▶ _DIRECTIONS_
This exercise asks for a copy of each line in the records below with the word "aprueba" in it.

▶ _DATASET EXTRACT_
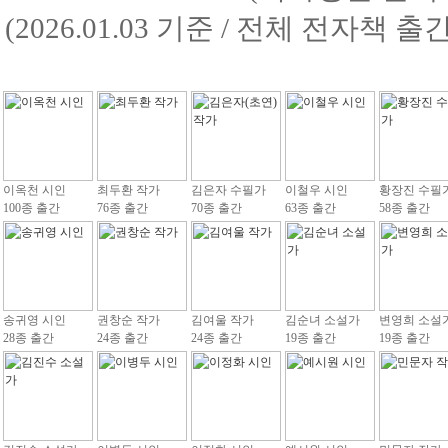
(2026.01.03 기준 / 전체 전자책 
이옥천 시인
최두환 작가
김은자 수필가
이철우 시인
황장진 수필
100종 출간
76종 출간
70종 출간
63종 출간
58종 출간
송귀영 시인
권창순 작가
김여울 작가
김순녀 소설가
변영희 소설
28종 출간
24종 출간
24종 출간
19종 출간
19종 출간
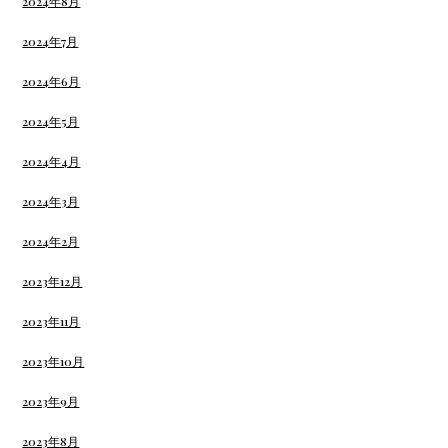
2024年8月
2024年7月
2024年6月
2024年5月
2024年4月
2024年3月
2024年2月
2023年12月
2023年11月
2023年10月
2023年9月
2023年8月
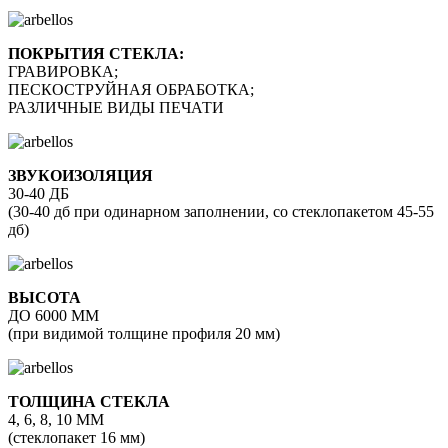
ПОКРЫТИЯ СТЕКЛА:
ГРАВИРОВКА;
ПЕСКОСТРУЙНАЯ ОБРАБОТКА;
РАЗЛИЧНЫЕ ВИДЫ ПЕЧАТИ
ЗВУКОИЗОЛЯЦИЯ
30-40 ДБ
(30-40 дб при одинарном заполнении, со стеклопакетом 45-55
дб)
ВЫСОТА
ДО 6000 ММ
(при видимой толщине профиля 20 мм)
ТОЛЩИНА СТЕКЛА
4, 6, 8, 10 ММ
(стеклопакет 16 мм)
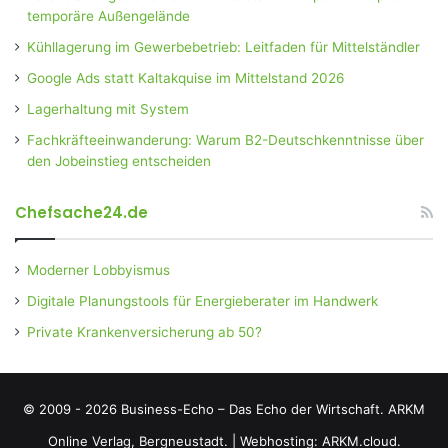
temporäre Außengelände
Kühllagerung im Gewerbebetrieb: Leitfaden für Mittelständler
Google Ads statt Kaltakquise im Mittelstand 2026
Lagerhaltung mit System
Fachkräfteeinwanderung: Warum B2-Deutschkenntnisse über
den Jobeinstieg entscheiden
Chefsache24.de
Moderner Lobbyismus
Digitale Planungstools für Energieberater im Handwerk
Private Krankenversicherung ab 50?
© 2009 - 2026 Business-Echo – Das Echo der Wirtschaft.
ARKM
Online Verlag, Bergneustadt.
|
Webhosting: ARKM.cloud.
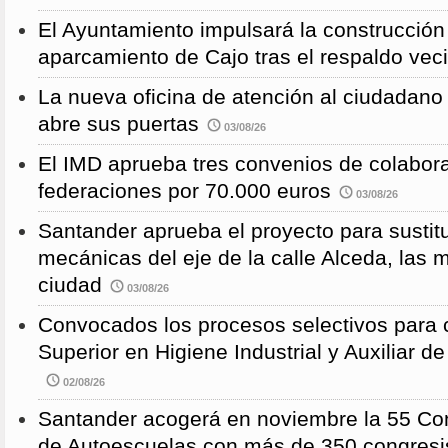
El Ayuntamiento impulsará la construcció
aparcamiento de Cajo tras el respaldo veci
La nueva oficina de atención al ciudadano 
abre sus puertas
03/08/26
El IMD aprueba tres convenios de colabor
federaciones por 70.000 euros
03/08/26
Santander aprueba el proyecto para sustitu
mecánicas del eje de la calle Alceda, las 
ciudad
03/08/26
Convocados los procesos selectivos para c
Superior en Higiene Industrial y Auxiliar d
02/08/26
Santander acogerá en noviembre la 55 Con
de Autoescuelas con más de 350 congresi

▶ _EXERCISE RESULT_
El IMD aprueba tres convenios de colabor
Santander aprueba el proyecto para sustitu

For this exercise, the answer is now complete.